Task description
Go through the records and count every line that holds "list". Only the number belongs in the reply.

(Page images and extracted text)
──────────
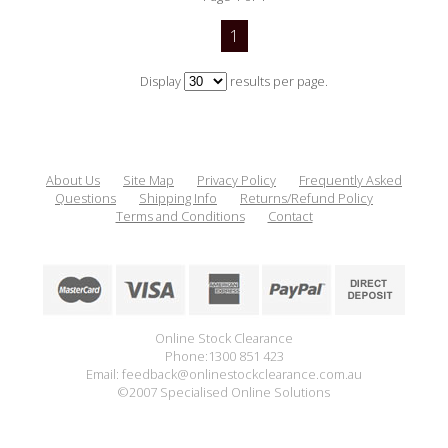
1
Display
results per page.
About Us
Site Map
Privacy Policy
Frequently Asked
Questions
Shipping Info
Returns/Refund Policy
Terms and Conditions
Contact
Online Stock Clearance
Phone:1300 851 423
Email: feedback@onlinestockclearance.com.au
©2007 Specialised Online Solutions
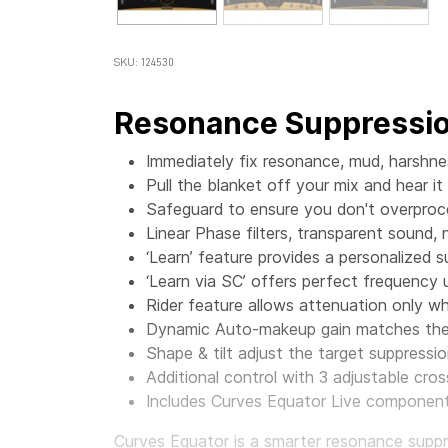
SKU: 124530
Resonance Suppressio
Immediately fix resonance, mud, harshn
Pull the blanket off your mix and hear it
Safeguard to ensure you don't overproc
Linear Phase filters, transparent sound, 
‘Learn’ feature provides a personalized 
‘Learn via SC’ offers perfect frequency
Rider feature allows attenuation only 
Dynamic Auto-makeup gain matches the 
Shape & tilt adjust the target suppressio
Additional control with 3 adjustable cr
Includes Curves Equator Live component,
Curves Equator is a smarter resonance suppres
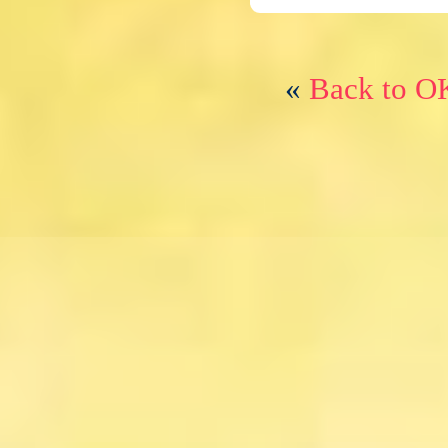
«
Back to O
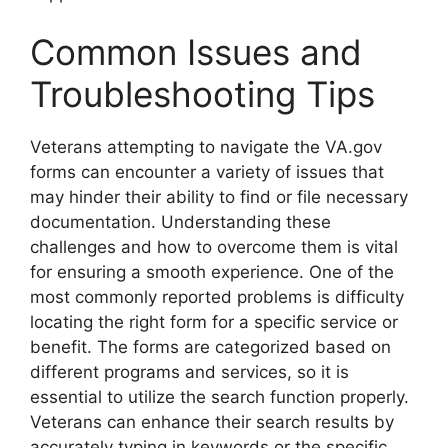
Common Issues and
Troubleshooting Tips
Veterans attempting to navigate the VA.gov
forms can encounter a variety of issues that
may hinder their ability to find or file necessary
documentation. Understanding these
challenges and how to overcome them is vital
for ensuring a smooth experience. One of the
most commonly reported problems is difficulty
locating the right form for a specific service or
benefit. The forms are categorized based on
different programs and services, so it is
essential to utilize the search function properly.
Veterans can enhance their search results by
accurately typing in keywords or the specific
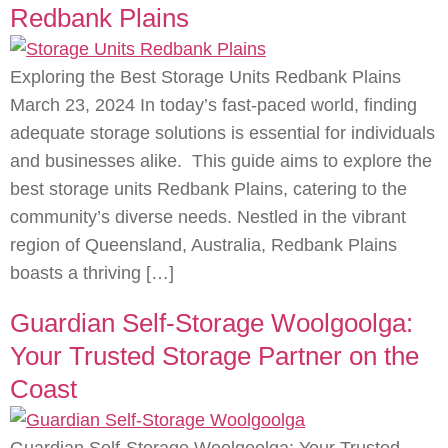
Redbank Plains
Exploring the Best Storage Units Redbank Plains
March 23, 2024 In today’s fast-paced world, finding
adequate storage solutions is essential for individuals
and businesses alike. This guide aims to explore the
best storage units Redbank Plains, catering to the
community’s diverse needs. Nestled in the vibrant
region of Queensland, Australia, Redbank Plains
boasts a thriving […]
Guardian Self-Storage Woolgoolga:
Your Trusted Storage Partner on the
Coast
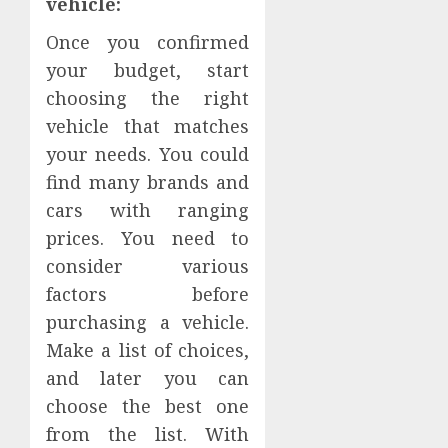
vehicle:
Once you confirmed
your budget, start
choosing the right
vehicle that matches
your needs. You could
find many brands and
cars with ranging
prices. You need to
consider various
factors before
purchasing a vehicle.
Make a list of choices,
and later you can
choose the best one
from the list. With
──────────
Finished task
2